Incidentally, this follows easily from a simple integral formula for the derivatives of $g$ (see this question that I recently posted). Indeed, the Taylor formal power series in $0$ of an even $C^{\infty}$ function $f$ is of course in $\mathbb{R}[[x^2]]\, .$

(more details). Such a function $g$ necessarily has to be defined as $g(x):=f(\sqrt x)$ for $x > 0$. This makes it $C^\infty$ on $\mathbb{R_+}$ as a composition of smooth functions.
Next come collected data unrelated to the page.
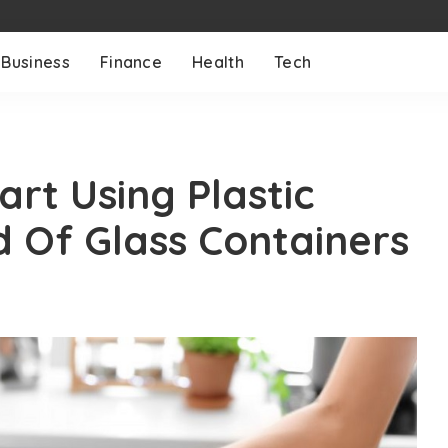
Business
Finance
Health
Tech
rt Using Plastic
d Of Glass Containers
However, it is not immediately obvious from the composition formula that the derivatives for $x > 0$, $\, g^{(k)}(x),$ do have a limit for $x\to 0$, which is of course a necessary condition for $g$ to be extendable to a $C^\infty$ function on $\mathbb{R}$. But this is clear from the representation

$$\frac{g^{(k)}}{k!} (x^2)=(2x)^{-2k+1}k {2k \choose k}\, \int_0^x (x^2-t^2)^{k-1}\frac{f^{(2k)}}{(2k)!}(t) dt\, $$

that exhibits the $k$-th Taylor coefficient of $g$ as an integral mean of the $2k$-th Taylor coefficients of $f$ on the interval on $[0,x]$, so that $$\lim_{x > 0\atop x \to 0} \frac{g^{(k)}}{k!} (x) = \frac{f^{(2k)}}{(2k)!}(0)\, .$$ In general, for a function $g\in C^\infty(\mathbb{R_+})$, all derivatives being continuously extendable at $0$ is also sufficient condition for $g$ to be smoothly extendable on $\mathbb{R}\, $ (as an easy instance of the Whitney extension theorem; or by Borel's theorem, extending $g$ on the left half-line by any $h\in C^\infty(\mathbb{R})$ with prescribed derivatives at $0$, or by more elementary arguments ad hoc).

Answer 2

Yes, this is a theorem of Hassler Whitney:

Whitney, Hassler Differentiable even functions. Duke Math. J. 10, (1943). 159–160.

Answer 3

See the answer (here) for more information: Smooth functions which are invariant under a compact Lie group representation factor smoothly over the basic invariant polynomials.

Answer 4

Basic proof,

By Taylor formula $f(x) = \sum\limits_{k = 0}^{n-1 } \frac{f^{(2k)}(0)}{(2k)!}x^{2k} + x^{2n }\epsilon (x)$ with $\epsilon(x)=\int_0^1 \frac{(1-t)^{2n-1}}{(2n-1)!} f^{(2n)}(tx)dt$ , $\epsilon\in \mathcal{C}^{\infty}(\mathbb{R}, \mathbb{R})$ because $f \in \mathcal{C}^{\infty}(\mathbb{R}, \mathbb{R})$ then all dérivatives of $\epsilon $ are bounded in neighborhood of 0.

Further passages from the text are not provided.